Had they attempted to charge for it, I would have refused. Since it was free, I ended up wasting precious time. This gutter rag is so poisonous, that its use to wrap fish and chips would cause a major health scare.

Whilst I don't agree with ad hominem attacks, the first opinion piece I read deserves no quarter. Magnus Linklater's miserably titled "Don't try to teach pupils who can't learn".

Magnus' argument, I use that word out of generosity not merit, is that it is not worth trying to educate those from the most deprived backgrounds. As someone who was brought up in his early life on a London council estate but managed to get to Cambridge through good state school teachers, I feel tempted to tell this old fart to stick his head in a pig.

However, I'll show restraint (but not much).

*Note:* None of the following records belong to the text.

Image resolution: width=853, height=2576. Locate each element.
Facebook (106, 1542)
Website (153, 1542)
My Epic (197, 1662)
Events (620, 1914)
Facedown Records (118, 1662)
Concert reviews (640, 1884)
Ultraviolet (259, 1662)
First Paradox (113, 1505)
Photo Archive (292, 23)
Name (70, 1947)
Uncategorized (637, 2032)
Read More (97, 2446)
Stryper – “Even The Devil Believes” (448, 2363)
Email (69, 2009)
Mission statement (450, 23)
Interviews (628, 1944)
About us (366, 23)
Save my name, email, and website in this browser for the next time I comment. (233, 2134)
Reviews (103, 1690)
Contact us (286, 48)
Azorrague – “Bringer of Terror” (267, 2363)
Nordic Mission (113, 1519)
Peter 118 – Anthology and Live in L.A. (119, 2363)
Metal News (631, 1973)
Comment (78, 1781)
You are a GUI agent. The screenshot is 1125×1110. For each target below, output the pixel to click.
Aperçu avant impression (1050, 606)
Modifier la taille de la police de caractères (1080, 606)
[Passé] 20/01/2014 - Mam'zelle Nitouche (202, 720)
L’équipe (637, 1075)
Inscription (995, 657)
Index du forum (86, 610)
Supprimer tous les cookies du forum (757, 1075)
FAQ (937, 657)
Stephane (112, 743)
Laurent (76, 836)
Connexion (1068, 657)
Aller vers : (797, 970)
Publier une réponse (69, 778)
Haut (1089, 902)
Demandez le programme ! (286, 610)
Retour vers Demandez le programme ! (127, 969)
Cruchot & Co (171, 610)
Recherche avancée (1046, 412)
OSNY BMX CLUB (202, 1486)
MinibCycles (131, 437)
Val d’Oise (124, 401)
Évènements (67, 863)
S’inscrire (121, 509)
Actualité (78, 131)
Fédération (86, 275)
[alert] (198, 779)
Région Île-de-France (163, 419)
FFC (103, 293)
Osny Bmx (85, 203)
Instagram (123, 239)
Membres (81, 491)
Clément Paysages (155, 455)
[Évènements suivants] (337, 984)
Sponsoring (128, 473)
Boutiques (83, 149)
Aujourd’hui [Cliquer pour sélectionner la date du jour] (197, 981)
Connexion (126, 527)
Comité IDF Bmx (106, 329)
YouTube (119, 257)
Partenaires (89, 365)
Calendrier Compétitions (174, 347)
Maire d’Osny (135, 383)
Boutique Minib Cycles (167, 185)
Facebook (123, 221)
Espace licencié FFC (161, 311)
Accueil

Magnus' drivel questions whether those from deprived backgrounds have the ability to absorb academic subjects. His polemic would have us investing in enthusiastic children from suitable backgrounds (i.e. those in the middle to upper classes) whilst the rest of us learn vocational skills.

Magnus would reinforce the social divide by depriving those from deprived backgrounds because of their background and regardless of ability. He theorises that perpetually consigning a whole class of people to vocational work would be in their interests. Stuff and nonsense.

He conflates ability with background and resurrects the old arguments used in eugenics. However, the poor are not somehow defective and ability is not the preserve of the rich.

We have a disgraceful lack of social mobility in this country. This is the problem we need to solve.

I will however agree with Magnus that there is one case where the perpetually weak minded live in the gutter. It's in the press and Magnus' shockingly poor analysis provides plenty of evidence of this.

Tuesday, February 03, 2009

Social Capital

In the U.K. we have a severe shortage of social workers. We also have lots of highly intelligent, skilled but unemployed bankers. Can't they do something useful for once and retrain? It'll be a good investment for the future, and we might even forgive their investments in the past.